And Kaido had his full focus on Zoro, even trying to smack him down with attacks that were also blocked by Asura.
There is no sidestepping this.


~Flow~ said:


> Afterwards when Kaido had his attention set on on Zoro he baguaed him back to the 1st floor.


I would hope so, given Zoro had already collapsed from exhaustion at that point.
I can see this is a complete waste of time.


----------



## Fujitora (Nov 19, 2021)

Sablés said:


> I can see this is a complete waste of time.


I agree, you ignored the nameless strike part and seems to think all of Kaido's attacks hold the same speed and power.

Reactions: Agree 2


----------



## Sablés (Nov 19, 2021)

~Flow~ said:


> I agree, you ignored the nameless strike part and seems to think all of Kaido's attacks hold the same speed and power.


What "nameless strike"? Kaido's *reactions *don't change and he was completely unable to counter or dodge Asura, when he had already tried to evade weaker attacks from Zoro previously.


----------



## Nighty the Mighty (Nov 19, 2021)

Sablés said:


> Katakuri isn't dodging Tatsumaki and has underwhelming durability. Nothing has changed. Just makes Katakuri the embarassment among the First mates.


back to the bleach section

Reactions: Agree 2 | Funny 1 | Winner 2 | Tier Specialist 1


----------



## A Optimistic (Nov 19, 2021)

@Sablés  post in this section more

Reactions: Funny 1 | Friendly 1 | Lewd 1


----------



## Nighty the Mighty (Nov 19, 2021)

Future sight is the only real question here.

Reactions: Agree 1


----------



## Sablés (Nov 19, 2021)

Nighty the Mighty said:


> back to the bleach section


Whenever and wherever a sword chad is in need, I am there.

Reactions: Funny 2 | Winner 1


----------



## Nighty the Mighty (Nov 19, 2021)

Sablés said:


> Whenever and wherever a sword chad is in need, I am there.

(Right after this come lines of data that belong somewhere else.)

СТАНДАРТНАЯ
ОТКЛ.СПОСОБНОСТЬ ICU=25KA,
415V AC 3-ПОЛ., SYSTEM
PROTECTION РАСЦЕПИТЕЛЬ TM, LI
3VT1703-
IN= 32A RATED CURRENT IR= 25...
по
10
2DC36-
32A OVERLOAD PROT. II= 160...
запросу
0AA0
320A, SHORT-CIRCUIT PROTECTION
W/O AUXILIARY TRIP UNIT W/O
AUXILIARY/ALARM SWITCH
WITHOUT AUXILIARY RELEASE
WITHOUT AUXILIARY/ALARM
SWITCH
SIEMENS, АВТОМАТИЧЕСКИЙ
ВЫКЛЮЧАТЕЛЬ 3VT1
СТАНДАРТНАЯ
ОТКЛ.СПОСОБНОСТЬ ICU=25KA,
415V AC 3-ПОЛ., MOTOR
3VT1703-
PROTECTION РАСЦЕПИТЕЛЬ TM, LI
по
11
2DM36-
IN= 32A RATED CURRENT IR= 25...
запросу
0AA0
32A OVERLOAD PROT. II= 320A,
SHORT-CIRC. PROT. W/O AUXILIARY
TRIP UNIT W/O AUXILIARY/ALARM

What would Sanji's Zanpakuto be?


----------



## Fujitora (Nov 19, 2021)

Sablés said:


> What "nameless strike"? Kaido's *reactions *don't change and he was completely unable to counter or dodge Asura, when he had already tried to evade weaker attacks from Zoro previously.


Kaido didnt react to Killer's attack either, I guess Killer trashes Katakuri and can tag Luffy too now.

The nameless strike is the downward swing he was doing here 



Also your argument of dodging is moot as Kaido rarely dodges attacks, he did it once against Hiryu Kaen and that was because BM told him to.

Reactions: Winner 2


----------



## A Optimistic (Nov 19, 2021)

Can Katakuri even get up from oni giri?


----------



## OG sama (Nov 19, 2021)

Fisherman John West said:


> Its lands, and it won't be countered considering it overpowered Kaido twister to land and cut past Kaido scales
> 
> Katakuri loses to this alone, he ain't King level of power or durability, lost to WCI who got negged diff by Big Mom


Katakuri isn’t getting one shotted, I don’t know what manga you have been reading to think this but it ain’t One Piece.

I shouldn’t even have to explain this, minor superficial damage to Kaido isn’t equivalent to one shotting a YC1 level character. That same attack did Jack shit to King when he blocked it, if you think Odas intentions was for Katakuri to be a complete fodder to King and other YC1 level characters you are sadly sadly mistaken.

Reactions: Winner 3


----------



## Fujitora (Nov 19, 2021)

A Optimistic said:


> Can Katakuri even get up from oni giri?

Reactions: Funny 1


----------



## Nighty the Mighty (Nov 19, 2021)

A Optimistic said:


> Can Katakuri even get up from oni giri?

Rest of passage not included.